• [Extracted entries]
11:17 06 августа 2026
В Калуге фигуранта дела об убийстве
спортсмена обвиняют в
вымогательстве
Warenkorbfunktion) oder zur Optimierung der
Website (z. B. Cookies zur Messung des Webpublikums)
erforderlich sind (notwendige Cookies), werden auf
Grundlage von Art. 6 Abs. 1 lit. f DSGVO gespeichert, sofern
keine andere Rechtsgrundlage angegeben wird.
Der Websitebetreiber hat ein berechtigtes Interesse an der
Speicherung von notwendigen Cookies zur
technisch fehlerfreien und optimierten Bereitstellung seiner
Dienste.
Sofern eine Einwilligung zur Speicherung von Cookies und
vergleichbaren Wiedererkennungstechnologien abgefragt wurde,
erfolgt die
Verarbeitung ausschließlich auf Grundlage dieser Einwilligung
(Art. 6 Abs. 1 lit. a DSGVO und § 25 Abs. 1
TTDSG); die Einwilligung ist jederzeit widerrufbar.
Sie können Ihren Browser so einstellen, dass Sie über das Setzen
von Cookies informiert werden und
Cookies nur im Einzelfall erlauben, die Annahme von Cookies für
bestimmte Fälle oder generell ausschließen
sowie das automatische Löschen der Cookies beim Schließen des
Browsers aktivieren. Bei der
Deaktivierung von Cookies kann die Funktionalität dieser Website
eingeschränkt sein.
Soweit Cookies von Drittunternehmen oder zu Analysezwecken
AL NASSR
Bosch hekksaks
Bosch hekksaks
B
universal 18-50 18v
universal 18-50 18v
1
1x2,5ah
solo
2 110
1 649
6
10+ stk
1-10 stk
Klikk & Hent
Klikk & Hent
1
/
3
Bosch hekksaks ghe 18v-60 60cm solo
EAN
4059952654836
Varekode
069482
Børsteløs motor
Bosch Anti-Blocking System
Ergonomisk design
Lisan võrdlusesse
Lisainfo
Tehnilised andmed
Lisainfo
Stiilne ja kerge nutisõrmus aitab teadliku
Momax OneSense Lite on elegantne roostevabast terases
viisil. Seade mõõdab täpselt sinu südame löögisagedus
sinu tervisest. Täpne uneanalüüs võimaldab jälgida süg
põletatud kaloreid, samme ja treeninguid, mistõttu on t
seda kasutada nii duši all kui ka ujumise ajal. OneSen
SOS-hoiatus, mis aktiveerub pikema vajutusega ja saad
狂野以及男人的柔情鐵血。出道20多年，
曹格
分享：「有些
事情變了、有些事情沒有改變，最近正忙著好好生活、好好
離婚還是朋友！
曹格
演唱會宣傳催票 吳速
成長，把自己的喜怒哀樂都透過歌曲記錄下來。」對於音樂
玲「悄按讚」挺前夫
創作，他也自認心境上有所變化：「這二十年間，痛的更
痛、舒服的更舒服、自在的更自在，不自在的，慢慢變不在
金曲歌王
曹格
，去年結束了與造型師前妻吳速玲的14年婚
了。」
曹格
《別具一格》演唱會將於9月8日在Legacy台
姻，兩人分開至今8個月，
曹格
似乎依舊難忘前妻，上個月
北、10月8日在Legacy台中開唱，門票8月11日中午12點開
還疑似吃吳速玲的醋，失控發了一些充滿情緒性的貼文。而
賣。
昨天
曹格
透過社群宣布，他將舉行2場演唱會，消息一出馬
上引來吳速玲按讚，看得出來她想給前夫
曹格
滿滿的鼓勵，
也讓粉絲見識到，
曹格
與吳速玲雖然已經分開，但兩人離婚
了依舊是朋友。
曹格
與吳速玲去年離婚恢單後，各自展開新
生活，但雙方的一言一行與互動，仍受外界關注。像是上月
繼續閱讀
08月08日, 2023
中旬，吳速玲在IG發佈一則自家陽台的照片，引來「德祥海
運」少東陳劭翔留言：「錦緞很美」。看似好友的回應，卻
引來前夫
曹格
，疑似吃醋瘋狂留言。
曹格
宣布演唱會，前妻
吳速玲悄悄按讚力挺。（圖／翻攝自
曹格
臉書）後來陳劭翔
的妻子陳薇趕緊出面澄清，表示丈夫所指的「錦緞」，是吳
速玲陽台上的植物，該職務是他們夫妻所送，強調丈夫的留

• [Problem to work on]
Whenever the word "oder" shows up in a line above, copy that line.

• [Solution]
Warenkorbfunktion) oder zur Optimierung der
bestimmte Fälle oder generell ausschließen
Soweit Cookies von Drittunternehmen oder zu Analysezwecken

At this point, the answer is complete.